S51A-4417:
Maximum Magnitudes of Earthquakes in Geothermal Fields?

Friday, 19 December 2014
Deborah A Weiser1,2, David D Jackson1 and Lucile Jones2, (1)University of California Los Angeles, Los Angeles, CA, United States, (2)USGS Pasadena Field Office, Pasadena, CA, United States
Abstract:
We examine California geothermal fields to determine if historical earthquakes may yield evidence of a maximum magnitude limit for future events. An earthquake catalog presents a limited past sample of a population of earthquake magnitudes, whose properties can be extrapolated. For a catalog of events at each geothermal field, we postulate a limiting maximum magnitude, and ask if it is consistent with the data. If enough earthquakes near the limit should have occurred but did not, we reject the suggested magnitude limit with confidence. For a Poisson process, we are unable to reject a limiting magnitude unless the expected number of events is >3 and the number observed is zero.

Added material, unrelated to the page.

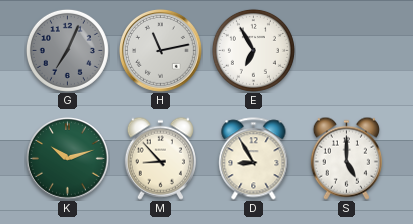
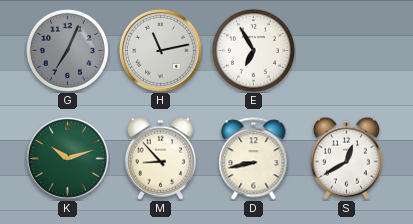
D: 8:55 -> 8:43
S: 5:00 -> 12:40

Our search has begun for an earthquake catalog with a finite magnitude limit, based on real earthquake data. McGarr (2014) suggests that maximum magnitudes for injection-induced earthquakes are constrained by volume of fluid injected, and that future induced earthquake magnitudes may be limited by this relationship. For appropriate catalogs, we evaluate whether McGarr’s hypothesis may be explained by an insufficient number of events. When catalogs do not provide for a maximum magnitude limit, we will extrapolate current magnitude-frequency distributions to obtain future probabilities of occurrence for specific magnitudes over a given time period.